Dataset records
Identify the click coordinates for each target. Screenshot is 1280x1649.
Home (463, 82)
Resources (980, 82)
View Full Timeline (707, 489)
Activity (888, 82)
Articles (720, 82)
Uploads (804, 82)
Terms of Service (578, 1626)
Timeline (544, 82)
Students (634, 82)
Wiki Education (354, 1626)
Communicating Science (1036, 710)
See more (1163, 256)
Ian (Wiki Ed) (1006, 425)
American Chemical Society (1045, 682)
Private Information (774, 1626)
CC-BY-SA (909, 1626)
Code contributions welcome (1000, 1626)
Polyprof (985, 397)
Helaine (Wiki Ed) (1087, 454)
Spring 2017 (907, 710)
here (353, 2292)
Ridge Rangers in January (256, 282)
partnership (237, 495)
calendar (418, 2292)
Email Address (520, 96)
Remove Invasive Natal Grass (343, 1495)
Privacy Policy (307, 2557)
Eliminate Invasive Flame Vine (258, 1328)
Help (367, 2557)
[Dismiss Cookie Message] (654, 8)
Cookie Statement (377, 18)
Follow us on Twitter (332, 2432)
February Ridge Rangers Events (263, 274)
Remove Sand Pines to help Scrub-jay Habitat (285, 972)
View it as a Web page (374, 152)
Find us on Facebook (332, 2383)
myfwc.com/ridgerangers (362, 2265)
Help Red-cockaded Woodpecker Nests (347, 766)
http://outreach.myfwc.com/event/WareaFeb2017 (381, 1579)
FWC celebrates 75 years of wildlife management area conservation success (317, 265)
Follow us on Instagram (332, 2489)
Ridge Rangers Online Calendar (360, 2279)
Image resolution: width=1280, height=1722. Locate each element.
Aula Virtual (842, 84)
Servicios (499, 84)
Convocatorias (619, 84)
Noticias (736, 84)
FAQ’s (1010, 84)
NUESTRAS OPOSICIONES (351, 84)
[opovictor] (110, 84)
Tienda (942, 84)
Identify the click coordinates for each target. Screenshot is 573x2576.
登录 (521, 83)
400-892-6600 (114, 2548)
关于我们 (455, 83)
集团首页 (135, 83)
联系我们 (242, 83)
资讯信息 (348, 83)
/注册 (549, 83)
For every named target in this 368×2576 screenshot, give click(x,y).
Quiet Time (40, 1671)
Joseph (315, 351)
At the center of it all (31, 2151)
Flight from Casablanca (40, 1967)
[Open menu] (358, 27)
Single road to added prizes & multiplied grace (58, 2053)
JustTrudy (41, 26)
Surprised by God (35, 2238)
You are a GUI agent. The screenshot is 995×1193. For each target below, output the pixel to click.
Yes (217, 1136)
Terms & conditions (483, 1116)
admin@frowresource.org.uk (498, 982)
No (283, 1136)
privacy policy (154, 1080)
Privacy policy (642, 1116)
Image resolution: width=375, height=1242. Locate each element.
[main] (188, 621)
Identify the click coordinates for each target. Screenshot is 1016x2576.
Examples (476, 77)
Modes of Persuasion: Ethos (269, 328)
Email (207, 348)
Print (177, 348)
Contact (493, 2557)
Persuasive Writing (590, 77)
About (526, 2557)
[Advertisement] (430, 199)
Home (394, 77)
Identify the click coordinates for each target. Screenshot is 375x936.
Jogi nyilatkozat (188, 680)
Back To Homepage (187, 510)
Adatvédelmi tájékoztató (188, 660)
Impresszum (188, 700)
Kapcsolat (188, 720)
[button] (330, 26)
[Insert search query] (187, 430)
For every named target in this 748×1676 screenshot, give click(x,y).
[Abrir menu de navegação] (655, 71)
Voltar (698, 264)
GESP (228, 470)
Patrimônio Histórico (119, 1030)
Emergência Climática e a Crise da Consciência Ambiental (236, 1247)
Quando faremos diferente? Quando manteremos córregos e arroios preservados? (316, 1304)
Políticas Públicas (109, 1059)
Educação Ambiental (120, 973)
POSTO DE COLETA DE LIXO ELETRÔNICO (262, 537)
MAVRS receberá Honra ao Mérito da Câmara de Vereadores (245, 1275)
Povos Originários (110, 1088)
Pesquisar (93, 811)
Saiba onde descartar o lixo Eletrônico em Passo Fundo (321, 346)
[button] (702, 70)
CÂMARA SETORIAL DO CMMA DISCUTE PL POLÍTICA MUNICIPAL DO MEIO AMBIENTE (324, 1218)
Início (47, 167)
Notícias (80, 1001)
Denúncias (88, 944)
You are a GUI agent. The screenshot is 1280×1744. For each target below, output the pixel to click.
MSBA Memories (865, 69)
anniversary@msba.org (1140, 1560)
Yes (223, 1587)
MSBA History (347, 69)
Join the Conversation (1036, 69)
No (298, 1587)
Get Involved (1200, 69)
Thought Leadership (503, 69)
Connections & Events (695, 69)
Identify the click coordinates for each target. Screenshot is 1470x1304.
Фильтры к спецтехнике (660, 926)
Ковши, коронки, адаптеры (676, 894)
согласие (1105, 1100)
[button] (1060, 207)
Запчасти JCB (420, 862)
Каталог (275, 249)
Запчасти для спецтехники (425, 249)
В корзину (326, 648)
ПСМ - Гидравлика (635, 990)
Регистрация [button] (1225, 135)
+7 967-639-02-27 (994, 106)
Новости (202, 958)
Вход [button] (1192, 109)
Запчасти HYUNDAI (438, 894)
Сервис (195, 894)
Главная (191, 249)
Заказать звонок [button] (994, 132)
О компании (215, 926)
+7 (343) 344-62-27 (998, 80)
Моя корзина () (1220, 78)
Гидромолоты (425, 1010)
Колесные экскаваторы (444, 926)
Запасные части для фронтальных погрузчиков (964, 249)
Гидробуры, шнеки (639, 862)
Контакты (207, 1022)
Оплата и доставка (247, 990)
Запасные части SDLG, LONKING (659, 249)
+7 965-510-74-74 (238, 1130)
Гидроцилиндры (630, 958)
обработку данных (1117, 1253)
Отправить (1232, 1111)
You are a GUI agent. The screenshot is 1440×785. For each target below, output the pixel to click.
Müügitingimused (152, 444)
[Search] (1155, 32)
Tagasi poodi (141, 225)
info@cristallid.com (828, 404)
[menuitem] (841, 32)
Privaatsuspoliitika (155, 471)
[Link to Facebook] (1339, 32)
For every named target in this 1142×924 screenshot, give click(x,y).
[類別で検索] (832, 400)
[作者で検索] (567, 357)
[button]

§ **WHAT YOU NEED TO DO**: Could every entry be given again exactly, with no line skipped?

§ **OUTPUT FOR THIS EXERCISE**:
Identify the click coordinates for each target. Screenshot is 1280x1649.
Home (463, 82)
Resources (980, 82)
View Full Timeline (707, 489)
Activity (888, 82)
Articles (720, 82)
Uploads (804, 82)
Terms of Service (578, 1626)
Timeline (544, 82)
Students (634, 82)
Wiki Education (354, 1626)
Communicating Science (1036, 710)
See more (1163, 256)
Ian (Wiki Ed) (1006, 425)
American Chemical Society (1045, 682)
Private Information (774, 1626)
CC-BY-SA (909, 1626)
Code contributions welcome (1000, 1626)
Polyprof (985, 397)
Helaine (Wiki Ed) (1087, 454)
Spring 2017 (907, 710)
here (353, 2292)
Ridge Rangers in January (256, 282)
partnership (237, 495)
calendar (418, 2292)
Email Address (520, 96)
Remove Invasive Natal Grass (343, 1495)
Privacy Policy (307, 2557)
Eliminate Invasive Flame Vine (258, 1328)
Help (367, 2557)
[Dismiss Cookie Message] (654, 8)
Cookie Statement (377, 18)
Follow us on Twitter (332, 2432)
February Ridge Rangers Events (263, 274)
Remove Sand Pines to help Scrub-jay Habitat (285, 972)
View it as a Web page (374, 152)
Find us on Facebook (332, 2383)
myfwc.com/ridgerangers (362, 2265)
Help Red-cockaded Woodpecker Nests (347, 766)
http://outreach.myfwc.com/event/WareaFeb2017 (381, 1579)
FWC celebrates 75 years of wildlife management area conservation success (317, 265)
Follow us on Instagram (332, 2489)
Ridge Rangers Online Calendar (360, 2279)
Image resolution: width=1280, height=1722. Locate each element.
Aula Virtual (842, 84)
Servicios (499, 84)
Convocatorias (619, 84)
Noticias (736, 84)
FAQ’s (1010, 84)
NUESTRAS OPOSICIONES (351, 84)
[opovictor] (110, 84)
Tienda (942, 84)
Identify the click coordinates for each target. Screenshot is 573x2576.
登录 (521, 83)
400-892-6600 (114, 2548)
关于我们 (455, 83)
集团首页 (135, 83)
联系我们 (242, 83)
资讯信息 (348, 83)
/注册 (549, 83)
For every named target in this 368×2576 screenshot, give click(x,y).
Quiet Time (40, 1671)
Joseph (315, 351)
At the center of it all (31, 2151)
Flight from Casablanca (40, 1967)
[Open menu] (358, 27)
Single road to added prizes & multiplied grace (58, 2053)
JustTrudy (41, 26)
Surprised by God (35, 2238)
You are a GUI agent. The screenshot is 995×1193. For each target below, output the pixel to click.
Yes (217, 1136)
Terms & conditions (483, 1116)
admin@frowresource.org.uk (498, 982)
No (283, 1136)
privacy policy (154, 1080)
Privacy policy (642, 1116)
Image resolution: width=375, height=1242. Locate each element.
[main] (188, 621)
Identify the click coordinates for each target. Screenshot is 1016x2576.
Examples (476, 77)
Modes of Persuasion: Ethos (269, 328)
Email (207, 348)
Print (177, 348)
Contact (493, 2557)
Persuasive Writing (590, 77)
About (526, 2557)
[Advertisement] (430, 199)
Home (394, 77)
Identify the click coordinates for each target. Screenshot is 375x936.
Jogi nyilatkozat (188, 680)
Back To Homepage (187, 510)
Adatvédelmi tájékoztató (188, 660)
Impresszum (188, 700)
Kapcsolat (188, 720)
[button] (330, 26)
[Insert search query] (187, 430)
For every named target in this 748×1676 screenshot, give click(x,y).
[Abrir menu de navegação] (655, 71)
Voltar (698, 264)
GESP (228, 470)
Patrimônio Histórico (119, 1030)
Emergência Climática e a Crise da Consciência Ambiental (236, 1247)
Quando faremos diferente? Quando manteremos córregos e arroios preservados? (316, 1304)
Políticas Públicas (109, 1059)
Educação Ambiental (120, 973)
POSTO DE COLETA DE LIXO ELETRÔNICO (262, 537)
MAVRS receberá Honra ao Mérito da Câmara de Vereadores (245, 1275)
Povos Originários (110, 1088)
Pesquisar (93, 811)
Saiba onde descartar o lixo Eletrônico em Passo Fundo (321, 346)
[button] (702, 70)
CÂMARA SETORIAL DO CMMA DISCUTE PL POLÍTICA MUNICIPAL DO MEIO AMBIENTE (324, 1218)
Início (47, 167)
Notícias (80, 1001)
Denúncias (88, 944)
You are a GUI agent. The screenshot is 1280×1744. For each target below, output the pixel to click.
MSBA Memories (865, 69)
anniversary@msba.org (1140, 1560)
Yes (223, 1587)
MSBA History (347, 69)
Join the Conversation (1036, 69)
No (298, 1587)
Get Involved (1200, 69)
Thought Leadership (503, 69)
Connections & Events (695, 69)
Identify the click coordinates for each target. Screenshot is 1470x1304.
Фильтры к спецтехнике (660, 926)
Ковши, коронки, адаптеры (676, 894)
согласие (1105, 1100)
[button] (1060, 207)
Запчасти JCB (420, 862)
Каталог (275, 249)
Запчасти для спецтехники (425, 249)
В корзину (326, 648)
ПСМ - Гидравлика (635, 990)
Регистрация [button] (1225, 135)
+7 967-639-02-27 (994, 106)
Новости (202, 958)
Вход [button] (1192, 109)
Запчасти HYUNDAI (438, 894)
Сервис (195, 894)
Главная (191, 249)
Заказать звонок [button] (994, 132)
О компании (215, 926)
+7 (343) 344-62-27 (998, 80)
Моя корзина () (1220, 78)
Гидромолоты (425, 1010)
Колесные экскаваторы (444, 926)
Запасные части для фронтальных погрузчиков (964, 249)
Гидробуры, шнеки (639, 862)
Контакты (207, 1022)
Оплата и доставка (247, 990)
Запасные части SDLG, LONKING (659, 249)
+7 965-510-74-74 (238, 1130)
Гидроцилиндры (630, 958)
обработку данных (1117, 1253)
Отправить (1232, 1111)
You are a GUI agent. The screenshot is 1440×785. For each target below, output the pixel to click.
Müügitingimused (152, 444)
[Search] (1155, 32)
Tagasi poodi (141, 225)
info@cristallid.com (828, 404)
[menuitem] (841, 32)
Privaatsuspoliitika (155, 471)
[Link to Facebook] (1339, 32)
For every named target in this 1142×924 screenshot, give click(x,y).
[類別で検索] (832, 400)
[作者で検索] (567, 357)
[button]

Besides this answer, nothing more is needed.